Stress-mediated hepatotoxicity-liver injury driven or amplified by oxidative stress, endoplasmic reticulum (ER) stress, mitochondrial dysfunction, and inflammation-represents a convergent pathway for a broad range of chemical, biological and metabolic insults. Contributors include xenobiotics (drugs, environmental toxins), ischemiareperfusion, viral infections, metabolic overload (nonalcoholic fatty liver disease), and lifestyle factors. The pathophysiology is characterized by redox imbalance, reactive oxygen and nitrogen species (ROS/RNS) formation, unfolded protein responses, impaired bioenergetics, and activation of innate immune signaling culminating in hepatocellular death (apoptosis, necrosis, necroptosis) and fibrogenic remodeling. Phytomedicines plant-derived extracts and purified phytochemicals offer multiple, often pleiotropic mechanisms for hepatoprotection: direct antioxidant activity, induction of endogenous cytoprotective pathways (Nrf2/ARE), attenuation of ER stress, preservation of mitochondrial function, anti-inflammatory effects (NF-κB, inflammasome modulation), and inhibition of profibrogenic signaling.
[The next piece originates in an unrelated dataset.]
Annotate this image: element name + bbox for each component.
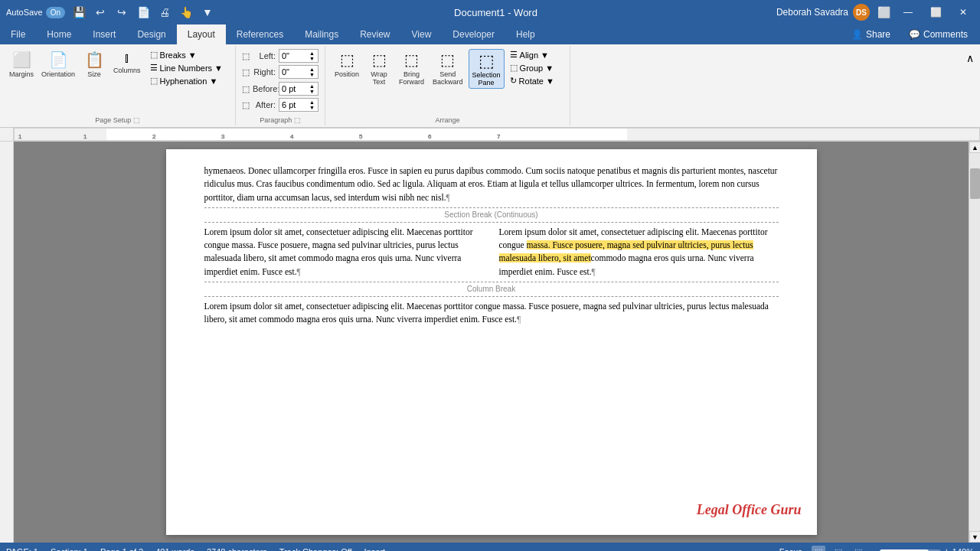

This review synthesizes mechanistic insights from preclinical models and the highest-quality clinical evidence to date, highlights leading phytochemical candidates (e.g., silymarin, curcumin, resveratrol, berberine, green tea catechins, quercetin, glycyrrhizin), discusses formulation and safety challenges, and proposes a research agenda to translate phytomedicines into evidence-based hepatoprotective interventions. We argue that, with standardized extracts, rigorous pharmacokinetic characterization and integrated safety monitoring, phytomedicines can complement conventional strategies to prevent or mitigate stress-mediated liver injury across clinical settings.